Simultaneous detection of RNA modifications using In Vitro Transcription and Direct RNA Nanopore sequencing

RNA modifications are critical for transcript function and regulation, yet detecting these modifications transcriptome-wide and at isoform-level resolution remains technically challenging. Here, we present a robust in vitro transcription (IVT)-based strategy coupled with direct RNA nanopore sequencing (dRNA-seq) to detect a wide spectrum of endogenous RNA modifications without requiring prior knowledge of modification types or modification-specific biochemical assays. We generated an IVT modification-free reference transcriptome from K562 cells and used Nanocompore to compare it to the native RNA. We detected 26,619 modification sites across 2,520 isoforms from 1,766 genes. We used motif and annotation-based inference to identify at least eight distinct RNA modifications, with m6A and m5C being the most prevalent. Importantly, we uncovered non-random co-occurrence of m6A and m5C on both the same transcripts and a subset of the same molecules, suggesting potential combinatorial regulation. Furthermore, RNA modification patterns were often isoform-specific, pointing to a link between the epitranscriptome and alternative splicing.
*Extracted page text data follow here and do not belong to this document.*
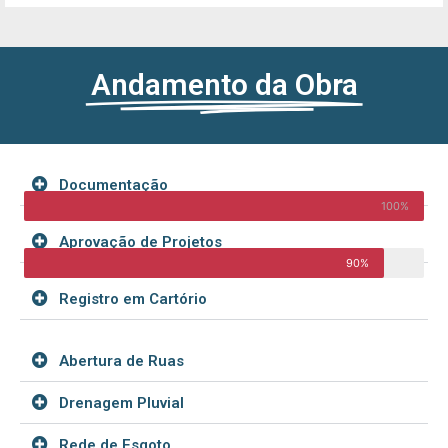
Andamento da Obra
Documentação
100%
Aprovação de Projetos
90%
Registro em Cartório
Abertura de Ruas
Drenagem Pluvial
Rede de Esgoto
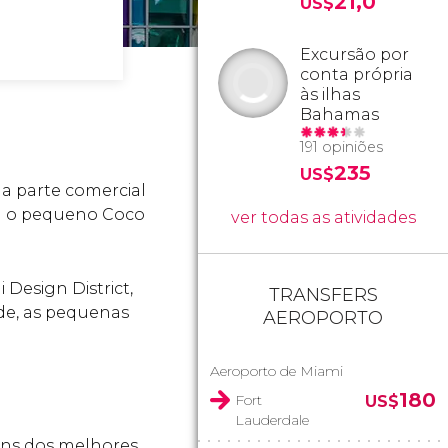
21,0
US$
Excursão por
conta própria
às ilhas
Bahamas
191 opiniões
235
US$
 a parte comercial
 o pequeno Coco
ver todas as atividades
 Design District,
TRANSFERS
de, as pequenas
AEROPORTO
Aeroporto de Miami
180
Fort
US$
Lauderdale
guns dos melhores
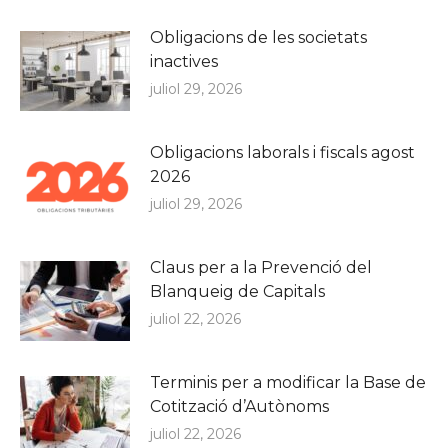
Obligacions de les societats
inactives
juliol 29, 2026
Obligacions laborals i fiscals agost
2026
juliol 29, 2026
Claus per a la Prevenció del
Blanqueig de Capitals
juliol 22, 2026
Terminis per a modificar la Base de
Cotització d’Autònoms
juliol 22, 2026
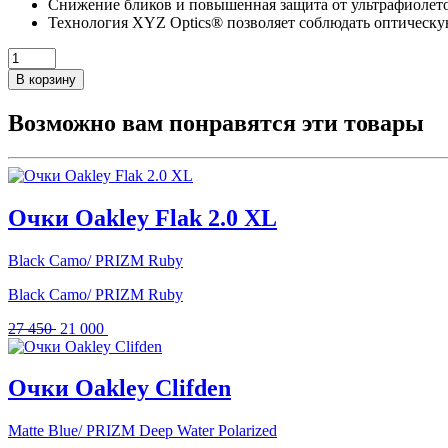
Снижение бликов и повышенная защита от ультрафиолето
Технология XYZ Optics® позволяет соблюдать оптическую
В корзину
Возможно вам понравятся эти товары
Очки Oakley Flak 2.0 XL
Black Camo/ PRIZM Ruby
Black Camo/ PRIZM Ruby
Первоначальная
Текущая
27 450
21 000
цена
цена:
составляла
21
27
000 .
Очки Oakley Clifden
450 .
Matte Blue/ PRIZM Deep Water Polarized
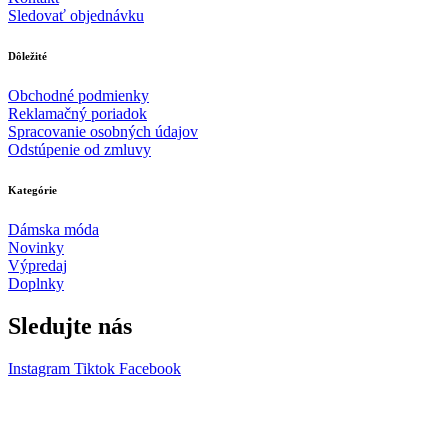
Sledovať objednávku
Dôležité
Obchodné podmienky
Reklamačný poriadok
Spracovanie osobných údajov
Odstúpenie od zmluvy
Kategórie
Dámska móda
Novinky
Výpredaj
Doplnky
Sledujte nás
Instagram
Tiktok
Facebook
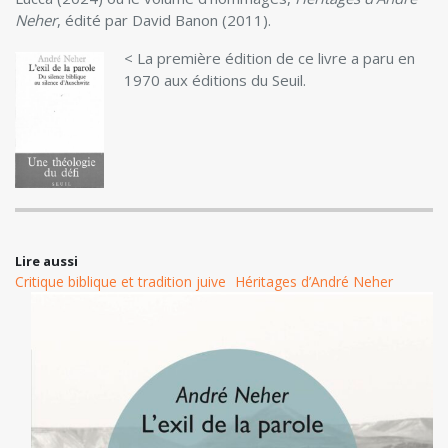
Neher
, édité par David Banon (2011).
< La première édition de ce livre a paru en
1970 aux éditions du Seuil.
Lire aussi
Critique biblique et tradition juive
Héritages d’André Neher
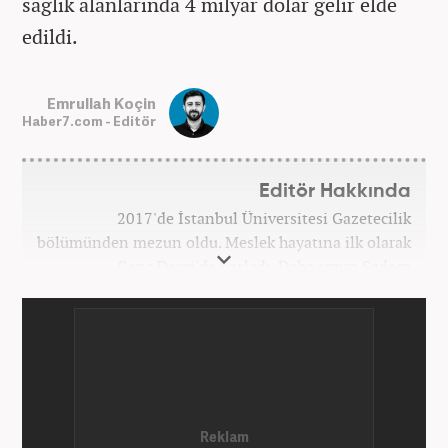
sağlık alanlarında 4 milyar dolar gelir elde
edildi.
Emrullah Koçin
Haber7.com - Editör
Editör Hakkında
2017'de İstanbul Üniversitesi Gazetecilik
bölümünden mezun oldu. Meslek hayatına ilk olarak
Genç Dergi'de başladı. Daha sonra Sadece
haber.com'da internet haberciliğine başladı. 2019
yılında Haber7.com ailesine dahil olan Koçin,
''Ekonomi ve Otomobil Editörü'' olarak meslek
hayatına devam etmektedir.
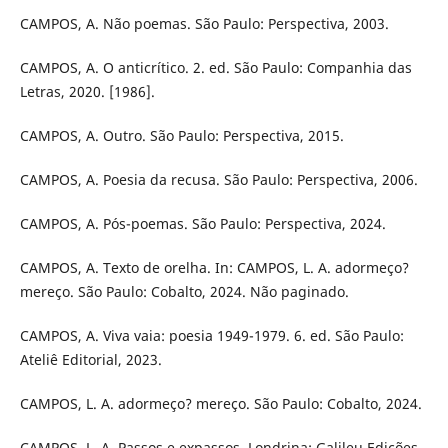
CAMPOS, A. Não poemas. São Paulo: Perspectiva, 2003.
CAMPOS, A. O anticrítico. 2. ed. São Paulo: Companhia das
Letras, 2020. [1986].
CAMPOS, A. Outro. São Paulo: Perspectiva, 2015.
CAMPOS, A. Poesia da recusa. São Paulo: Perspectiva, 2006.
CAMPOS, A. Pós-poemas. São Paulo: Perspectiva, 2024.
CAMPOS, A. Texto de orelha. In: CAMPOS, L. A. adormeço?
mereço. São Paulo: Cobalto, 2024. Não paginado.
CAMPOS, A. Viva vaia: poesia 1949-1979. 6. ed. São Paulo:
Ateliê Editorial, 2023.
CAMPOS, L. A. adormeço? mereço. São Paulo: Cobalto, 2024.
CAMPOS, L. A. Passos e expassos. Londrina: Galileu Edições,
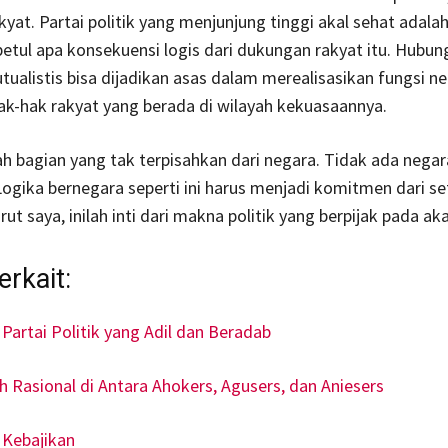
yat. Partai politik yang menjunjung tinggi akal sehat adala
tul apa konsekuensi logis dari dukungan rakyat itu. Hubun
tualistis bisa dijadikan asas dalam merealisasikan fungsi n
k-hak rakyat yang berada di wilayah kekuasaannya.
h bagian yang tak terpisahkan dari negara. Tidak ada negara
Logika bernegara seperti ini harus menjadi komitmen dari set
rut saya, inilah inti dari makna politik yang berpijak pada aka
rkait:
artai Politik yang Adil dan Beradab
h Rasional di Antara Ahokers, Agusers, dan Aniesers
n Kebajikan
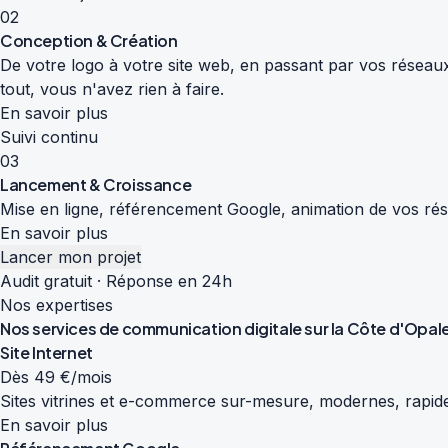
02
Conception & Création
De votre logo à votre site web, en passant par vos réseaux
tout, vous n'avez rien à faire.
En savoir plus
Suivi continu
03
Lancement & Croissance
Mise en ligne, référencement Google, animation de vos résea
En savoir plus
Lancer mon projet
Audit gratuit · Réponse en 24h
Nos expertises
Nos services de
communication digitale
sur la Côte d'Opal
Site Internet
Dès 49 €/mois
Sites vitrines et e-commerce sur-mesure, modernes, rapide
En savoir plus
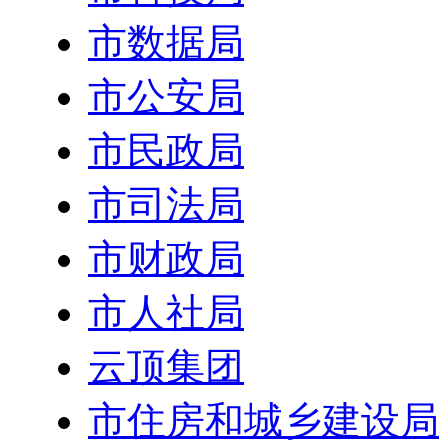
市数据局
市公安局
市民政局
市司法局
市财政局
市人社局
云顶集团
市住房和城乡建设局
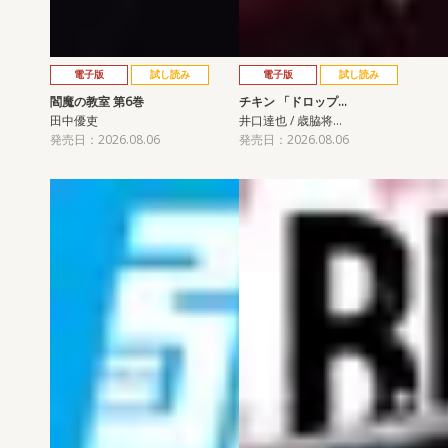
電子版
試し読み
電子版
試し読み
閻魔の教室 第6巻
チキン 「ドロップ…
田中優吏
井口達也 / 歳脇将…
発売日：2026.08.06
発売日：2026.08.06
This approach also revealed previously underexplored modification patterns in mitochondrial mRNAs, suggesting broader regulatory complexity than previously appreciated. Our study provides a survey of RNA modifications across the transcriptome, demonstrating the utility of in vitro transcription coupled with direct RNA nanopore sequencing to simultaneously detect multiple modifications without the need for additional independent biochemical assays, enabling future investigations into the dynamics, coordination, and functional consequences of RNA modifications across different biological contexts.